Vicki Zhao – “A stubborn and ambitious woman as she is, Tong Qian does not yield easily. Such personality enables her to become a good doctor, yet on the other hand, she is prone to go extremes.”

Johnnie To – “Tong Qian’s duty is to save the patients. As a doctor, she is expected to be calm in handling emergencies. However, people’s mood has ups and downs, and when things get out of control, we are easily to be trapped in bad mood. It is a severe test for the doctor to strike a balance.”


Zhang Lixian played by Wallace Chung

A wise criminal who is shot in the head, to escape, he puts his life at stake by making use of the conflicts between Tong Qian and Chen Weile to create favorable opportunities for himself.


Wallace Chung – “The director intended that the character should speak intensely, so I took away all the punctuations on the screenplay to make the lines sound intensive.”

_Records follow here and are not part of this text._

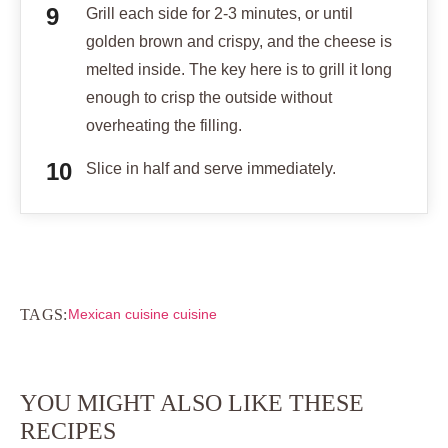
Grill each side for 2-3 minutes, or until
golden brown and crispy, and the cheese is
melted inside. The key here is to grill it long
enough to crisp the outside without
overheating the filling.
Slice in half and serve immediately.
TAGS:
Mexican cuisine cuisine
YOU MIGHT ALSO LIKE THESE
RECIPES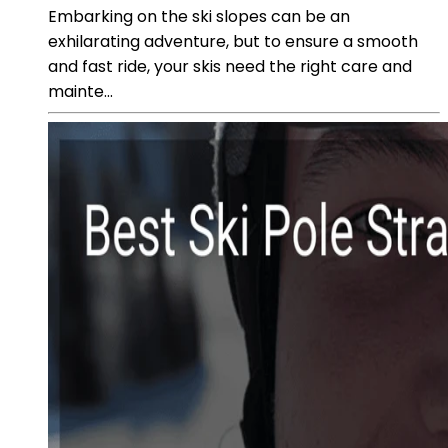
Embarking on the ski slopes can be an
exhilarating adventure, but to ensure a smooth
and fast ride, your skis need the right care and
mainte...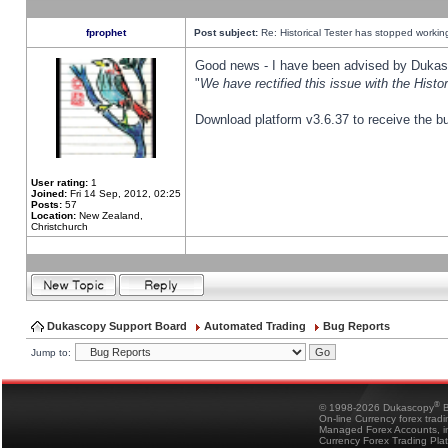
fprophet
Post subject:
Re: Historical Tester has stopped worki
Good news - I have been advised by Dukas 
"
We have rectified this issue with the Hist
Download platform v3.6.37 to receive the bu
User rating:
1
Joined:
Fri 14 Sep, 2012, 02:25
Posts:
57
Location:
New Zealand,
Christchurch
Dukascopy Support Board
Automated Trading
Bug Reports
Jump to:
®
© 1998-2026 Dukascopy
B
On-line Currency forex trad
Managed Forex Accounts, in
Currency Forex Trading Pla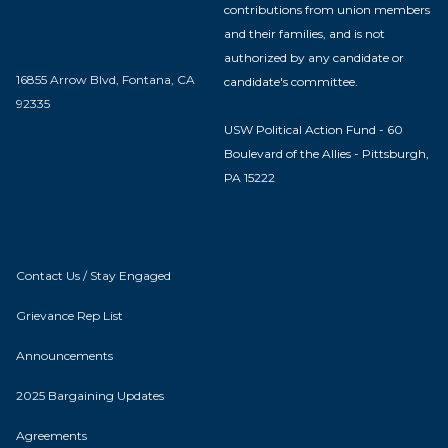
contributions from union members
and their families, and is not
authorized by any candidate or
16855 Arrow Blvd, Fontana, CA
candidate's committee.
92335
USW Political Action Fund - 60
Boulevard of the Allies - Pittsburgh,
PA 15222
Contact Us / Stay Engaged
Grievance Rep List
Announcements
2025 Bargaining Updates
Agreements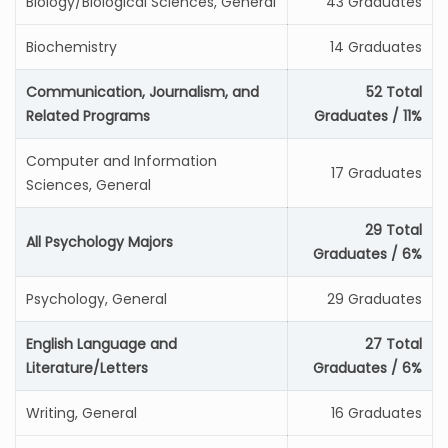
Biology/Biological Sciences, General
43 Graduates
Biochemistry
14 Graduates
Communication, Journalism, and
52 Total
Related Programs
Graduates / 11%
Computer and Information
17 Graduates
Sciences, General
29 Total
All Psychology Majors
Graduates / 6%
Psychology, General
29 Graduates
English Language and
27 Total
Literature/Letters
Graduates / 6%
Writing, General
16 Graduates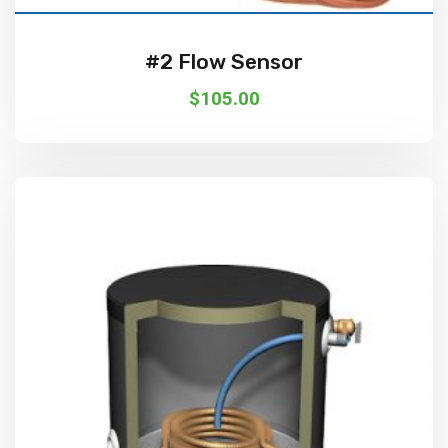
#2 Flow Sensor
$
105.00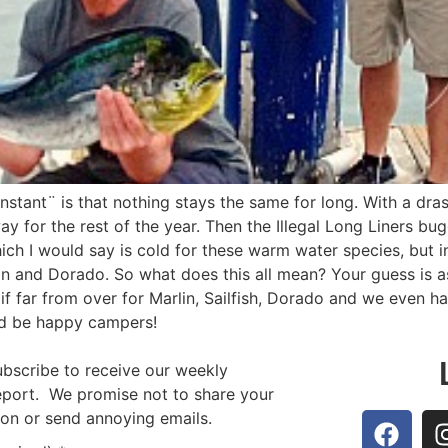
nstant¨ is that nothing stays the same for long. With a dra
y for the rest of the year. Then the Illegal Long Liners bug
hich I would say is cold for these warm water species, but
lin and Dorado. So what does this all mean? Your guess is a
f far from over for Marlin, Sailfish, Dorado and we even h
´d be happy campers!
ubscribe to receive our weekly
report. We promise not to share your
ion or send annoying emails.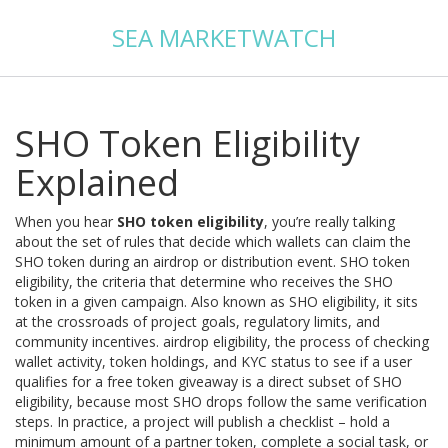
SEA MARKETWATCH
SHO Token Eligibility
Explained
When you hear
SHO token eligibility
, you’re really talking
about the set of rules that decide which wallets can claim the
SHO token during an airdrop or distribution event.
SHO token
eligibility
,
the criteria that determine who receives the SHO
token in a given campaign
. Also known as
SHO eligibility
, it sits
at the crossroads of project goals, regulatory limits, and
community incentives.
airdrop eligibility
,
the process of checking
wallet activity, token holdings, and KYC status to see if a user
qualifies for a free token giveaway
is a direct subset of SHO
eligibility, because most SHO drops follow the same verification
steps. In practice, a project will publish a checklist – hold a
minimum amount of a partner token, complete a social task, or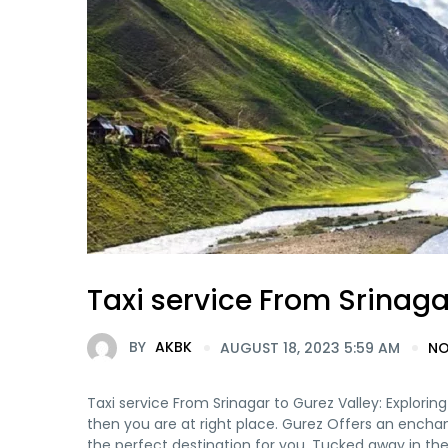
Taxi service From Srinaga
BY
AKBK
AUGUST 18, 2023 5:59 AM
NO
Taxi service From Srinagar to Gurez Valley: Explorin
then you are at right place. Gurez Offers an enchan
the perfect destination for you. Tucked away in the p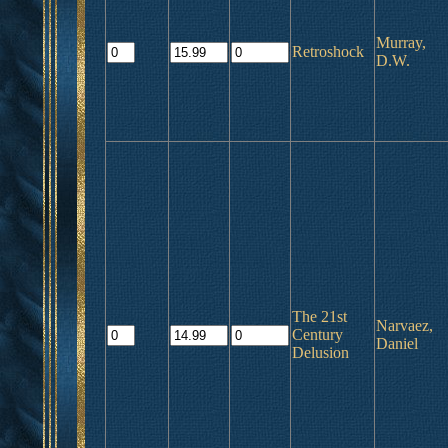
Murray,
Retroshock
D.W.
The 21st
Narvaez,
Century
Daniel
Delusion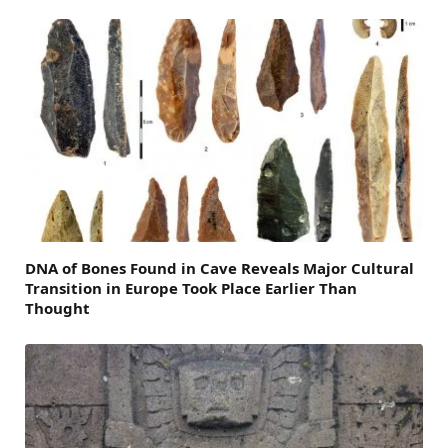
DNA of Bones Found in Cave Reveals Major Cultural
Transition in Europe Took Place Earlier Than
Thought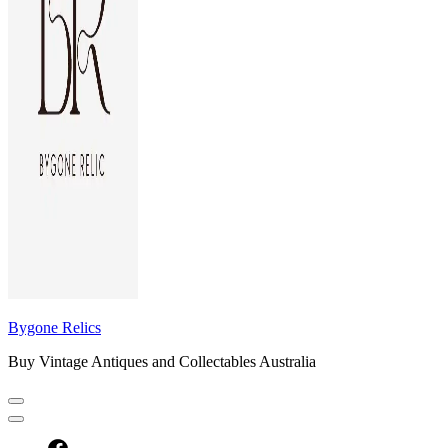
Bygone Relics
Buy Vintage Antiques and Collectables Australia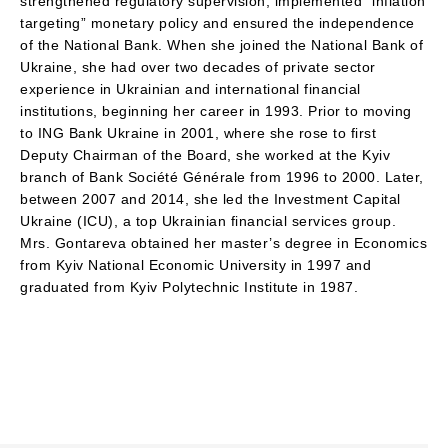
strengthened regulatory supervision, implemented “inflation
targeting” monetary policy and ensured the independence
of the National Bank. When she joined the National Bank of
Ukraine, she had over two decades of private sector
experience in Ukrainian and international financial
institutions, beginning her career in 1993. Prior to moving
to ING Bank Ukraine in 2001, where she rose to first
Deputy Chairman of the Board, she worked at the Kyiv
branch of Bank Société Générale from 1996 to 2000. Later,
between 2007 and 2014, she led the Investment Capital
Ukraine (ICU), a top Ukrainian financial services group.
Mrs. Gontareva obtained her master’s degree in Economics
from Kyiv National Economic University in 1997 and
graduated from Kyiv Polytechnic Institute in 1987.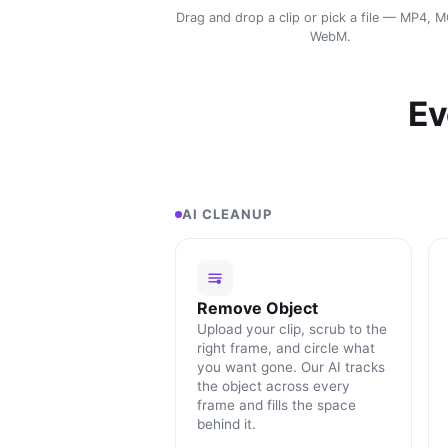
Drag and drop a clip or pick a file — MP4, 
WebM.
Ev
AI CLEANUP
Remove Object
Upload your clip, scrub to the
right frame, and circle what
you want gone. Our AI tracks
the object across every
frame and fills the space
behind it.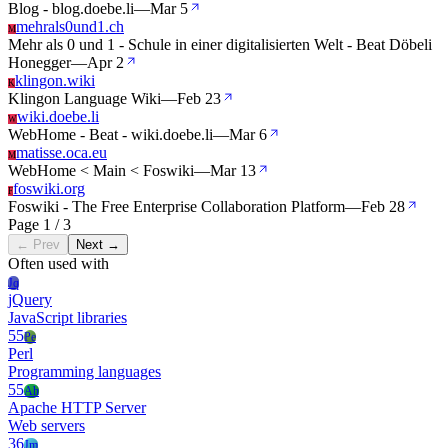
Blog - blog.doebe.li
—
Mar 5
mehrals0und1.ch
M
Mehr als 0 und 1 - Schule in einer digitalisierten Welt - Beat Döbeli
Honegger
—
Apr 2
klingon.wiki
K
Klingon Language Wiki
—
Feb 23
wiki.doebe.li
W
WebHome - Beat - wiki.doebe.li
—
Mar 6
matisse.oca.eu
M
WebHome < Main < Foswiki
—
Mar 13
foswiki.org
F
Foswiki - The Free Enterprise Collaboration Platform
—
Feb 28
Page 1 / 3
← Prev
Next →
Often used with
Jq
jQuery
JavaScript libraries
55
Pe
Perl
Programming languages
55
Ah
Apache HTTP Server
Web servers
36
Jm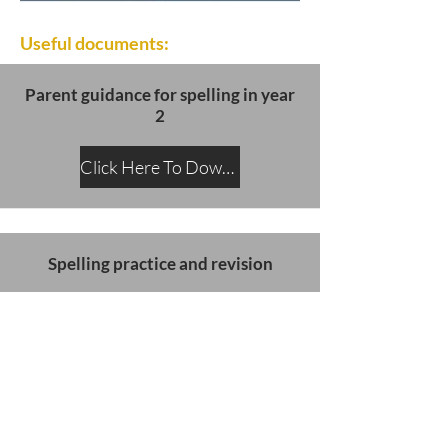
Useful documents:
Parent guidance for spelling in year
2
Click Here To Download
Spelling practice and revision
Click Here To Download
SATs slides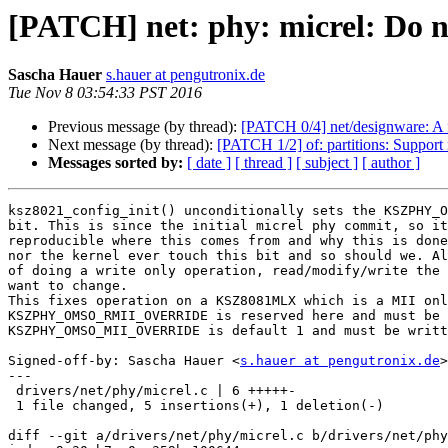
[PATCH] net: phy: micrel: Do no
Sascha Hauer
s.hauer at pengutronix.de
Tue Nov 8 03:54:33 PST 2016
Previous message (by thread):
[PATCH 0/4] net/designware: A
Next message (by thread):
[PATCH 1/2] of: partitions: Support
Messages sorted by:
[ date ]
[ thread ]
[ subject ]
[ author ]
ksz8021_config_init() unconditionally sets the KSZPHY_O
bit. This is since the initial micrel phy commit, so it
reproducible where this comes from and why this is done
nor the kernel ever touch this bit and so should we. Al
of doing a write only operation, read/modify/write the 
want to change.

This fixes operation on a KSZ8081MLX which is a MII onl
KSZPHY_OMSO_RMII_OVERRIDE is reserved here and must be 
KSZPHY_OMSO_MII_OVERRIDE is default 1 and must be writt
Signed-off-by: Sascha Hauer <
s.hauer at pengutronix.de
>

---

 drivers/net/phy/micrel.c | 6 +++++-

 1 file changed, 5 insertions(+), 1 deletion(-)

diff --git a/drivers/net/phy/micrel.c b/drivers/net/phy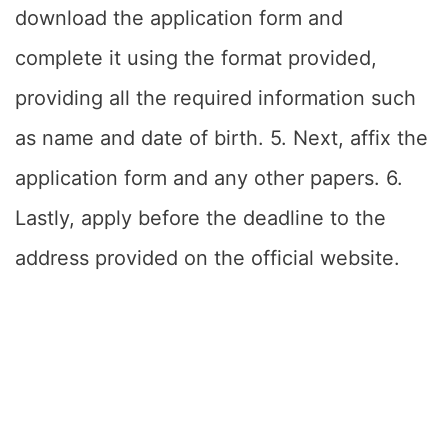
download the application form and
complete it using the format provided,
providing all the required information such
as name and date of birth. 5. Next, affix the
application form and any other papers. 6.
Lastly, apply before the deadline to the
address provided on the official website.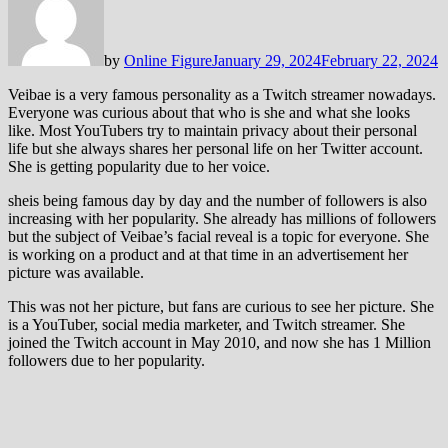
by
Online Figure
January 29, 2024
February 22, 2024
Veibae is a very famous personality as a Twitch streamer nowadays.
Everyone was curious about that who is she and what she looks
like. Most YouTubers try to maintain privacy about their personal
life but she always shares her personal life on her Twitter account.
She is getting popularity due to her voice.
sheis being famous day by day and the number of followers is also
increasing with her popularity. She already has millions of followers
but the subject of Veibae’s facial reveal is a topic for everyone. She
is working on a product and at that time in an advertisement her
picture was available.
This was not her picture, but fans are curious to see her picture. She
is a YouTuber, social media marketer, and Twitch streamer. She
joined the Twitch account in May 2010, and now she has 1 Million
followers due to her popularity.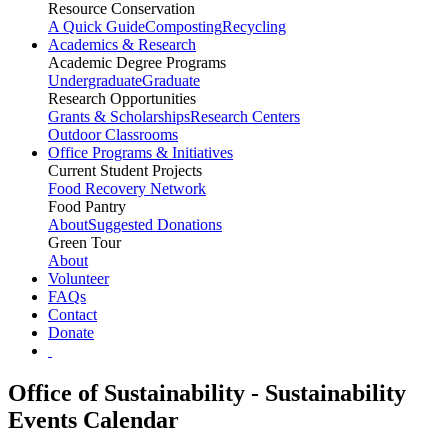
Resource Conservation
A Quick Guide
Composting
Recycling
Academics & Research
Academic Degree Programs
Undergraduate
Graduate
Research Opportunities
Grants & Scholarships
Research Centers
Outdoor Classrooms
Office Programs & Initiatives
Current Student Projects
Food Recovery Network
Food Pantry
About
Suggested Donations
Green Tour
About
Volunteer
FAQs
Contact
Donate
Office of Sustainability - Sustainability
Events Calendar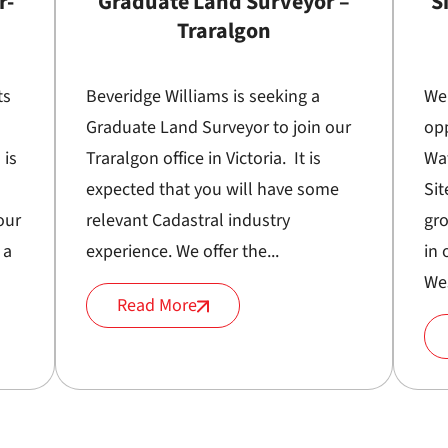
r-
Graduate Land Surveyor –
S
Traralgon
ts
Beveridge Williams is seeking a
We
Graduate Land Surveyor to join our
opp
 is
Traralgon office in Victoria. It is
Wa
expected that you will have some
Sit
our
relevant Cadastral industry
gr
 a
experience. We offer the...
in 
Wes
Read More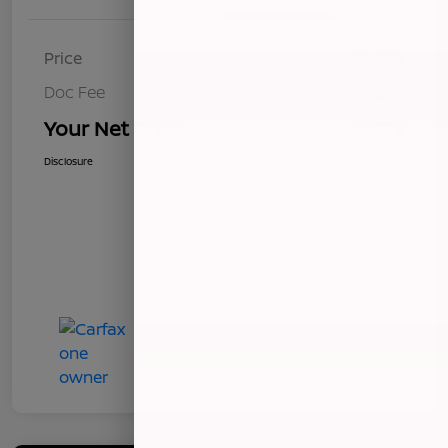
Price
$8,493
Doc Fee
+$85
Your Net Price
$8,578
Disclosure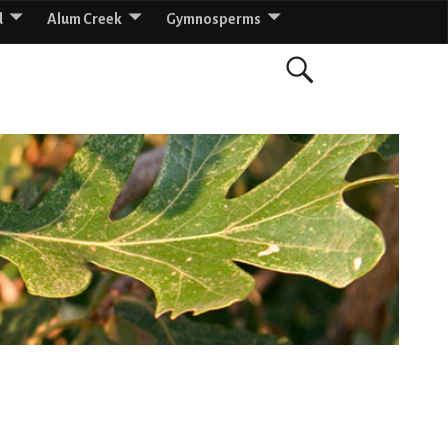
d
Alum Creek
Gymnosperms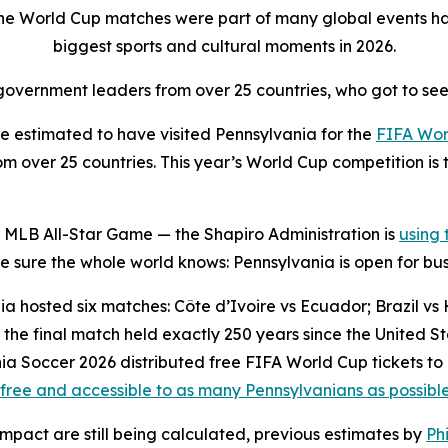
the World Cup matches were part of many global events ha
biggest sports and cultural moments in 2026.
overnment leaders from over 25 countries, who got to see
 estimated to have visited Pennsylvania for the
FIFA Wor
 over 25 countries. This year’s World Cup competition is t
 MLB All-Star Game — the Shapiro Administration is
using
sure the whole world knows: Pennsylvania is open for bus
a hosted six matches: Côte d’Ivoire vs Ecuador; Brazil vs H
the final match held exactly 250 years since the United 
ia Soccer 2026 distributed free FIFA World Cup tickets to
free and accessible to as many Pennsylvanians as possibl
impact are still being calculated, previous estimates by
Ph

Johnnie To – “In the creation of the story, we defined the character as highly intelligent and informed. As he has to lie on the sickbed most of the time, he has to intensify the personality through such powerful dialogues. It is a quite challenging character.”


Chen Weile played by Louis Koo


As the Chief Inspector of the Crime Section, he is steadfast and unyielding. When trying to arrest the criminals, he orders his colleague to shot Zhang Lixin. Zhang is then sent to the hospital. But Chen insists on finding out and capturing the accomplices, so he refuses to allow Zhang to be performed an operation under anesthesia. With such persistence, he unconsciously steps into the grey zone and goes the wrong way.


Louis Koo – “What leaves the deepest impression on me is that there are few lines for the character. Especially when I finished one third of my part, I still hadn’t say any word. It reflects that the character is in a tense state.”

Johnnie To – “My perception of the police is that they are more easily to commit crimes than the average people. They are often near the fine line of black and white and can fall from paradise to the hell just for one idea.